> [Problem description] Beginning with the line that has "Über Julia und Jai Jewellery (224, 1951)" in it, transcribe the listing exactly through its final line, and add nothing.

*** Block opens ***

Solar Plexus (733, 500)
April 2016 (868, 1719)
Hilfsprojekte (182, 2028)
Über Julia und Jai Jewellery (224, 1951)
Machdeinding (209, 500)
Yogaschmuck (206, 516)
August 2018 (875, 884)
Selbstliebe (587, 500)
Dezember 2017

*** Block closes ***

> [The completed task]
Über Julia und Jai Jewellery (224, 1951)
Machdeinding (209, 500)
Yogaschmuck (206, 516)
August 2018 (875, 884)
Selbstliebe (587, 500)
Dezember 2017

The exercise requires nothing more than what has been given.